Circulating adiponectin levels (A), representative immunoblots (B) and densitometric analysis of total AMP-activated protein kinase (t-AMPK) and the ratio of phosphorylated AMPK (p-AMPK) to t-AMPK (C), glucose transporter 4 (GLUT4) (D), total acetyl-coenzyme A carboxylase (t-ACC) and the ratio of phosphorylated ACC (p-ACC) to t-ACC (E), and cardiac triglyceride levels (F) in control, HFD, HFD-S, and HFD-D mice following 24 weeks of HFD feeding. Results are expressed as mean ± SEM. *p<0.05, **p<0.01 and ***p<0.001 vs. Control.

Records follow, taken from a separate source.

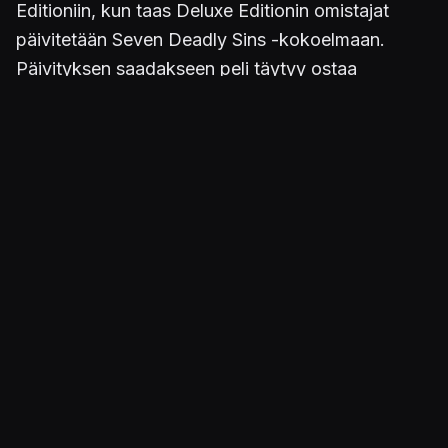
Editioniin, kun taas Deluxe Editionin omistajat
päivitetään Seven Deadly Sins -kokoelmaan.
Päivityksen saadakseen peli täytyy ostaa
helmikuun 19. päivään mennessä.
Julkaistu 28.1.2022 11.09
PELIT
Hitman 3
ALUSTAT
PC / Windows
STUDIOT
IO Interactive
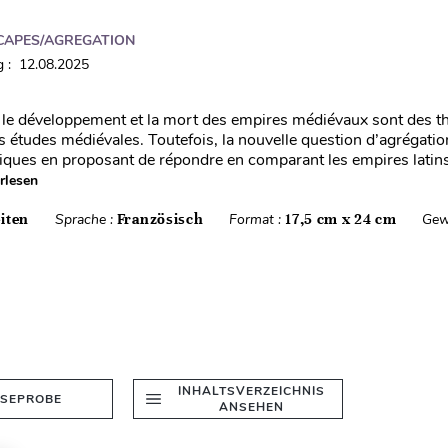
CAPES/AGREGATION
 : 12.08.2025
 le développement et la mort des empires médiévaux sont des 
s études médiévales. Toutefois, la nouvelle question d’agrégati
iques en proposant de répondre en comparant les empires latins
rlesen
iten
Sprache :
Französisch
Format :
17,5 cm x 24 cm
Gew
INHALTSVERZEICHNIS
ESEPROBE
ANSEHEN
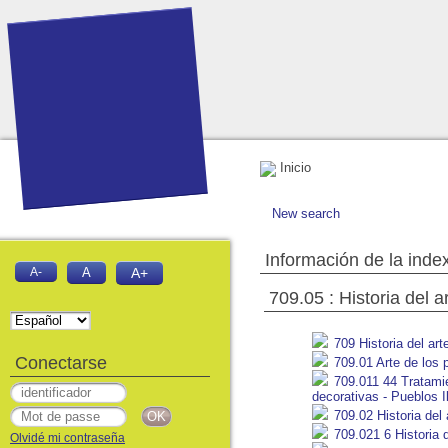
Inicio
New search
Información de la inde
A-
A
A+
709.05 : Historia del 
709 Historia del art
Conectarse
709.01 Arte de los p
709.011 44 Tratamien
decorativas - Pueblos Il
709.02 Historia del 
709.021 6 Historia d
Olvidé mi contraseña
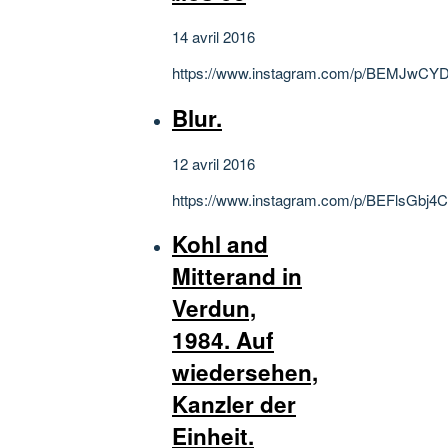
14 avril 2016
https://www.instagram.com/p/BEMJwCY
Blur.
12 avril 2016
https://www.instagram.com/p/BEFlsGbj4C
Kohl and
Mitterand in
Verdun,
1984. Auf
wiedersehen,
Kanzler der
Einheit.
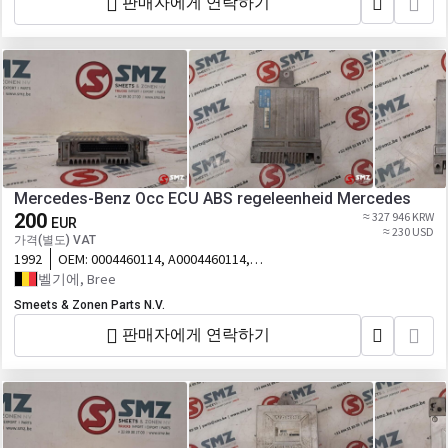
판매자에게 연락하기
Mercedes-Benz Occ ECU ABS regeleenheid Mercedes
200
≈ 327 946 KRW
EUR
≈ 230 USD
가격(별도) VAT
1992
OEM:
0004460114, A0004460114,
0265150 대체
벨기에, Bree
Smeets & Zonen Parts N.V.
판매자에게 연락하기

3.1.4 Oral H₂S therapy attenuates HFD-induced ER stress in the heart

Lipotoxicity is thought to contribute to the development of diabetic cardiomyopathy in part via the induction of ER stress [9]. We next examined changes in ER stress markers in heart tissue collected from the experimental groups. First, we focused on the PERK arm of the ER stress/UPR. The activation of PERK leads to an early and transient attenuation of protein biosynthesis [9]. This in turn leads to an increase in the expression of ATF4, which in turn induces the expression of numerous genes involved in the resolution of ER stress [9]. Immunoblot analysis of heart homogenates collected from Control, HFD, HFD-S, and HFD-D mice revealed that the expression of ATF4 remained unchanged (Fig. 5). Next, we focused on the ATF6 arm of the ER stress/UPR. ATF6 is a transmembrane basic leucine zipper transcription factor that normally exists in the ER as a dimer linked by intermolecular disulfide bonds in the luminal domain [9; 48]. In response to ER stress, ATF6 translocates to the Golgi where it undergoes cleavage by site-1 and site-2 proteases [9]. This yields cleaved forms of ATF6, which translocate to the nucleus and induce target ER genes. Immunoblot analysis of heart homogenates revealed significant increases in the expression of the cleaved form of ATF6 appearing at 60 kDa under HFD conditions (Fig. 5). However, the HFD-induced cleavage of ATF6 was dampened in the hearts of mice in the HFD-S and HFD-D groups.

Fig. 5.

Representative immunoblots (A) and densitometric analysis of inositol-requiring enzyme 1 (IRE1) (B), activating transcription factor 6 (ATF6) (C), and ATF4 (D). All samples were collected from the hearts of control, HFD, HFD-S, and HFD-D mice following 24 weeks of HFD feeding. Results are expressed as mean ± SEM. *p<0.05, **p<0.01 and ***p<0.001 vs. Control.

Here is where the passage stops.